■ Task instructions: Only the lines from the start of the entries through the line with "государственном уровне разрабатываются" should be returned, each exactly as it stands, and no pictures.
[Start of section]
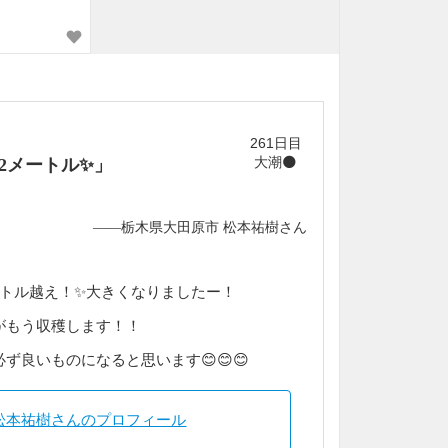
261日目
大潮🌑
2メートル✨」
——栃木県大田原市 松本祐樹さん
ートル越え！✨大きくなりましたー！
がもう収穫します！！
ず良いものになると思います😊😊😊
松本祐樹さんのプロフィール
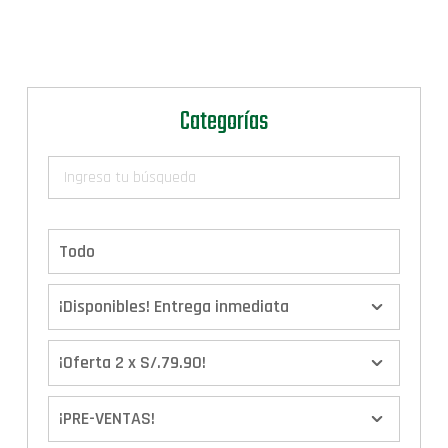
Categorías
Todo
¡Disponibles! Entrega inmediata
¡Oferta 2 x S/.79.90!
¡PRE-VENTAS!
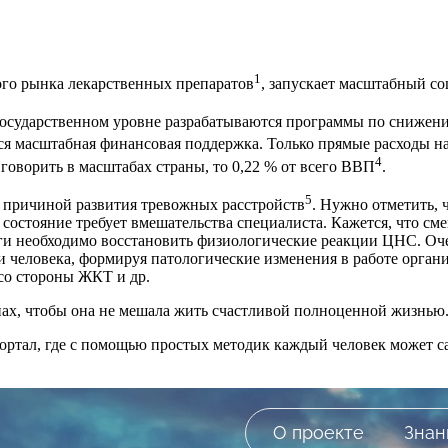
1
го рынка лекарственных препаратов
, запускает масштабный с
государственном уровне разрабатываются программы по снижен
тся масштабная финансовая поддержка. Только прямые расходы н
4
 говорить в масштабах страны, то 0,22 % от всего ВВП
.
5
ь причиной развития тревожных расстройств
. Нужно отметить, 
то состояние требует вмешательства специалиста. Кажется, что 
оги необходимо восстановить физиологические реакции ЦНС. Очен
ии человека, формируя патологические изменения в работе орга
со стороны ЖКТ и др.
пах, чтобы она не мешала жить счастливой полноценной жизнью
тал, где с помощью простых методик каждый человек может са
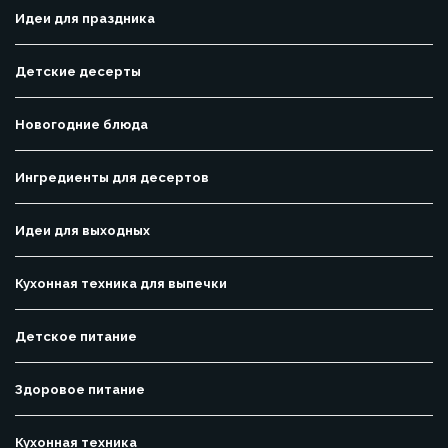
Идеи для праздника
Детские десерты
Новогодние блюда
Ингредиенты для десертов
Идеи для выходных
Кухонная техника для выпечки
Детское питание
Здоровое питание
Кухонная техника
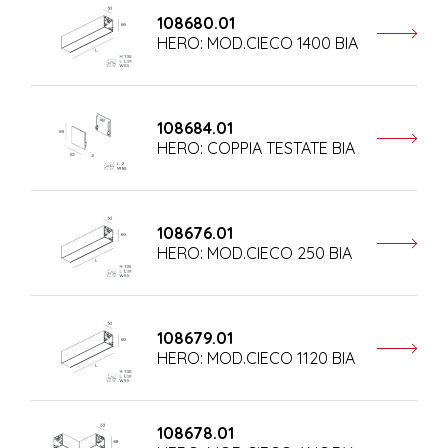
108680.01
HERO: MOD.CIECO 1400 BIA
108684.01
HERO: COPPIA TESTATE BIA
108676.01
HERO: MOD.CIECO 250 BIA
108679.01
HERO: MOD.CIECO 1120 BIA
108678.01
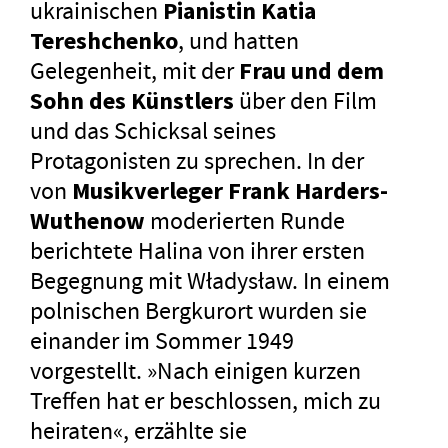
ukrainischen
Pianistin Katia
Tereshchenko
, und hatten
Gelegenheit, mit der
Frau und dem
Sohn des Künstlers
über den Film
und das Schicksal seines
Protagonisten zu sprechen. In der
von
Musikverleger Frank Harders-
Wuthenow
moderierten Runde
berichtete Halina von ihrer ersten
Begegnung mit Władysław. In einem
polnischen Bergkurort wurden sie
einander im Sommer 1949
vorgestellt. »Nach einigen kurzen
Treffen hat er beschlossen, mich zu
heiraten«, erzählte sie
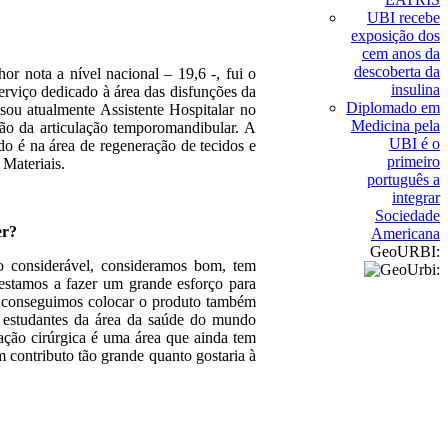
UBI recebe
exposição dos
cem anos da
descoberta da
or nota a nível nacional – 19,6 -, fui o
insulina
erviço dedicado à área das disfunções da
Diplomado em
 sou atualmente Assistente Hospitalar no
Medicina pela
ão da articulação temporomandibular. A
UBI é o
do é na área de regeneração de tecidos e
primeiro
Materiais.
português a
integrar
Sociedade
er?
Americana
GeoURBI:
 considerável, consideramos bom, tem
estamos a fazer um grande esforço para
te conseguimos colocar o produto também
 estudantes da área da saúde do mundo
lação cirúrgica é uma área que ainda tem
 contributo tão grande quanto gostaria à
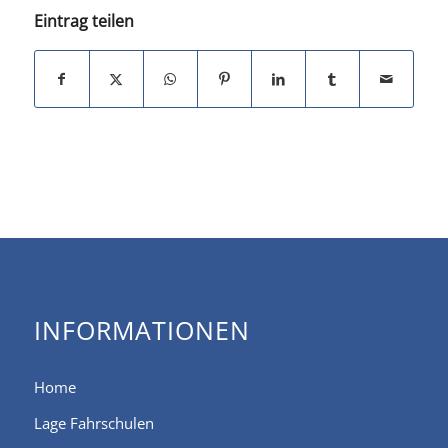
Eintrag teilen
INFORMATIONEN
Home
Lage Fahrschulen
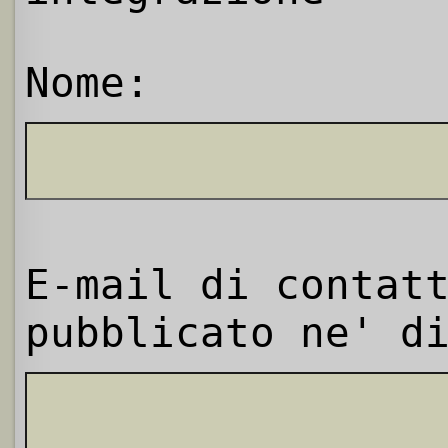
Nome:
E-mail di contat
pubblicato ne' d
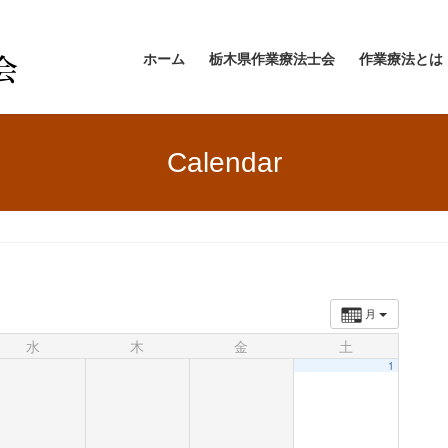
ホーム
栃木県作業療法士会
作業療法とは
Calendar
月
水
木
金
土
1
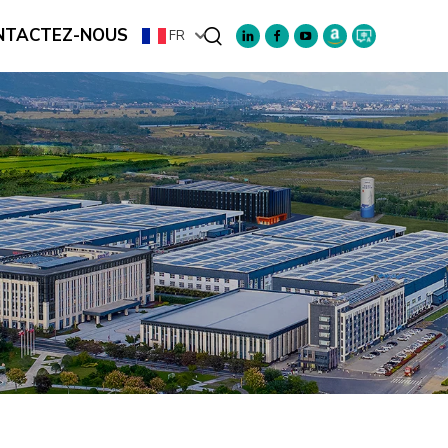
NTACTEZ-NOUS
FR
Rechercher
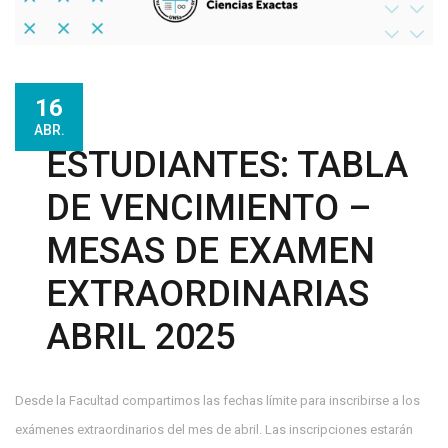
16
ABR.
ESTUDIANTES: TABLA
DE VENCIMIENTO –
MESAS DE EXAMEN
EXTRAORDINARIAS
ABRIL 2025
Desde la Facultad compartimos las fechas límite para inscribirse a los
exámenes extraordinarios del mes de abril. Las inscripciones estarán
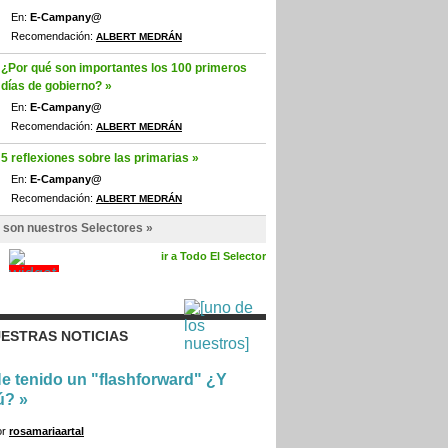
En:
E-Campany@
Recomendación:
ALBERT MEDRÁN
¿Por qué son importantes los 100 primeros
días de gobierno? »
En:
E-Campany@
Recomendación:
ALBERT MEDRÁN
5 reflexiones sobre las primarias »
En:
E-Campany@
Recomendación:
ALBERT MEDRÁN
 son nuestros Selectores »
ir a Todo El Selector
ESTRAS NOTICIAS
e tenido un "flashforward" ¿Y
ú?
»
or
rosamariaartal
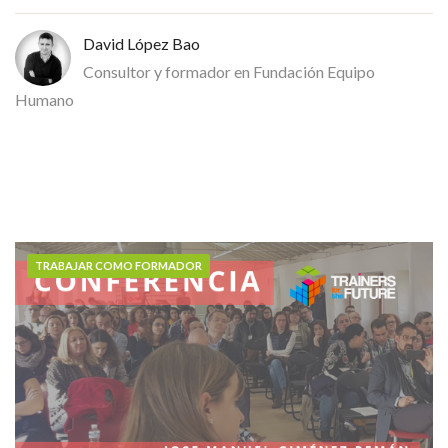
David López Bao
Consultor y formador en Fundación Equipo
Humano
TRABAJAR COMO FORMADOR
[End of section]
■ Finished task:
261日目
大潮🌑
2メートル✨」
——栃木県大田原市 松本祐樹さん
ートル越え！✨大きくなりましたー！
がもう収穫します！！
ず良いものになると思います😊😊😊
松本祐樹さんのプロフィール
Categorías
Todo
¡Disponibles! Entrega inmediata
¡Oferta 2 x S/.79.90!
¡PRE-VENTAS!
1
го рынка лекарственных препаратов
, запускает масштабный с
государственном уровне разрабатываются программы по снижен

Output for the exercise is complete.